*Problem details*: The reply to the records below should contain exactly the lines from the line with "các lực lượng" through the line with "Vytvořen transparentní aluminium", and nothing besides.

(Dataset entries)

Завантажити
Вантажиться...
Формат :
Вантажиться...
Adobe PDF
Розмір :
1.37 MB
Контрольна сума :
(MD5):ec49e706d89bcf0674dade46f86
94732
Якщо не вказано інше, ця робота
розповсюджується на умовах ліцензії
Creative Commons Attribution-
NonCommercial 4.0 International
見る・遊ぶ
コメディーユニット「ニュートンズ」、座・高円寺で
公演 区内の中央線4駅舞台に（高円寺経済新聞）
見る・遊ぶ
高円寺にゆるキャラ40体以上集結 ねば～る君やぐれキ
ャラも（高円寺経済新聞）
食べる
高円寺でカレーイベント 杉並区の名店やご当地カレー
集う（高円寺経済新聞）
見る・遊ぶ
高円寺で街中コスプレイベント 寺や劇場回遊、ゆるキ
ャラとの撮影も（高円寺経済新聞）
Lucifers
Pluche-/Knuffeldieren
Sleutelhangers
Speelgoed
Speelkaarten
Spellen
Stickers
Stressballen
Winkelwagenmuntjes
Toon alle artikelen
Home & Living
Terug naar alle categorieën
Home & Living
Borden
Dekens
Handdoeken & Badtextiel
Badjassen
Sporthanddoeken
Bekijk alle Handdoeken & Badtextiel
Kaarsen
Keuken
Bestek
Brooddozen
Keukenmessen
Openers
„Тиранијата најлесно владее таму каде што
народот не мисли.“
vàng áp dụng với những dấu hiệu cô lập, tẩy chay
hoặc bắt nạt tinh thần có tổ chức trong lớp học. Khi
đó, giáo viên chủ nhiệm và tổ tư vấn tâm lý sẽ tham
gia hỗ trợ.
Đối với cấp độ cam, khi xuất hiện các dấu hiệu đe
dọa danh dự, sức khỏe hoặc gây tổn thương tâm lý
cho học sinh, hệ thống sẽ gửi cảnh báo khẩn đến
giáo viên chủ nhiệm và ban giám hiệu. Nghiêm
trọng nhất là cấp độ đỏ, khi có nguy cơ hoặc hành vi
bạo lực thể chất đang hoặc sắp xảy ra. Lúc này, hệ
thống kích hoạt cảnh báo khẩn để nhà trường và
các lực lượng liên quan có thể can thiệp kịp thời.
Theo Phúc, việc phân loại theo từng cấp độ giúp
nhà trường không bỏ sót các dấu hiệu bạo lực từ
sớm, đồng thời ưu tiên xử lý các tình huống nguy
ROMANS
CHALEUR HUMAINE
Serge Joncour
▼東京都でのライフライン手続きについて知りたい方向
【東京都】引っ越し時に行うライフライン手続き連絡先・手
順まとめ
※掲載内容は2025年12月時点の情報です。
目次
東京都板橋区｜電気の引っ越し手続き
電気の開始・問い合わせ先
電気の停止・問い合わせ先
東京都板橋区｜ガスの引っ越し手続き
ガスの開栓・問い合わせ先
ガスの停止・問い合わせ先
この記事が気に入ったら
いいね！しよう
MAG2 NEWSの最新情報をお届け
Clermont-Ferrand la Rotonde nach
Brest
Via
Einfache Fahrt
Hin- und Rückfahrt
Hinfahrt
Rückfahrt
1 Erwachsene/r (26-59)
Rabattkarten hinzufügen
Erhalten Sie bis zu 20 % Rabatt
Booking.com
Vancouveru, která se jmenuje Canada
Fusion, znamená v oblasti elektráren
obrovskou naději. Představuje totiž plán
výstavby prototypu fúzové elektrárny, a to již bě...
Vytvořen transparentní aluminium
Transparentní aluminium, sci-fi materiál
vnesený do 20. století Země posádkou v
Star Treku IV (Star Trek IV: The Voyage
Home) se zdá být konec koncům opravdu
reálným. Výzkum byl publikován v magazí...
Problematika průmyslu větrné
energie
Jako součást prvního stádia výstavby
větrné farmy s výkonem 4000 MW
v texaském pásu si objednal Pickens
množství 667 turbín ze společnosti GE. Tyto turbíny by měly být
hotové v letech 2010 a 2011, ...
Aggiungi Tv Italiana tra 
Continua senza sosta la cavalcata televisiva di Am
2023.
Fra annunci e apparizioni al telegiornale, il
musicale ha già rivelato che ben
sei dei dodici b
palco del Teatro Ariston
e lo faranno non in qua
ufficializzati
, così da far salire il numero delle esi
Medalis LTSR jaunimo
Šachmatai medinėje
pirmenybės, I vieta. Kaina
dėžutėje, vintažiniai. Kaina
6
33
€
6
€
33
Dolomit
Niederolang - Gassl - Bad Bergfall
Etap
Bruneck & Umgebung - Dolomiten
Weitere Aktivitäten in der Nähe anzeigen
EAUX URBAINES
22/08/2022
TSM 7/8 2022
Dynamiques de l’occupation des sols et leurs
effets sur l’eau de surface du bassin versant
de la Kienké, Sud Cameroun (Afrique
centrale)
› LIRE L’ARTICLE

*Expected answer*:
các lực lượng liên quan có thể can thiệp kịp thời.
Theo Phúc, việc phân loại theo từng cấp độ giúp
nhà trường không bỏ sót các dấu hiệu bạo lực từ
sớm, đồng thời ưu tiên xử lý các tình huống nguy
ROMANS
CHALEUR HUMAINE
Serge Joncour
▼東京都でのライフライン手続きについて知りたい方向
【東京都】引っ越し時に行うライフライン手続き連絡先・手
順まとめ
※掲載内容は2025年12月時点の情報です。
目次
東京都板橋区｜電気の引っ越し手続き
電気の開始・問い合わせ先
電気の停止・問い合わせ先
東京都板橋区｜ガスの引っ越し手続き
ガスの開栓・問い合わせ先
ガスの停止・問い合わせ先
この記事が気に入ったら
いいね！しよう
MAG2 NEWSの最新情報をお届け
Clermont-Ferrand la Rotonde nach
Brest
Via
Einfache Fahrt
Hin- und Rückfahrt
Hinfahrt
Rückfahrt
1 Erwachsene/r (26-59)
Rabattkarten hinzufügen
Erhalten Sie bis zu 20 % Rabatt
Booking.com
Vancouveru, která se jmenuje Canada
Fusion, znamená v oblasti elektráren
obrovskou naději. Představuje totiž plán
výstavby prototypu fúzové elektrárny, a to již bě...
Vytvořen transparentní aluminium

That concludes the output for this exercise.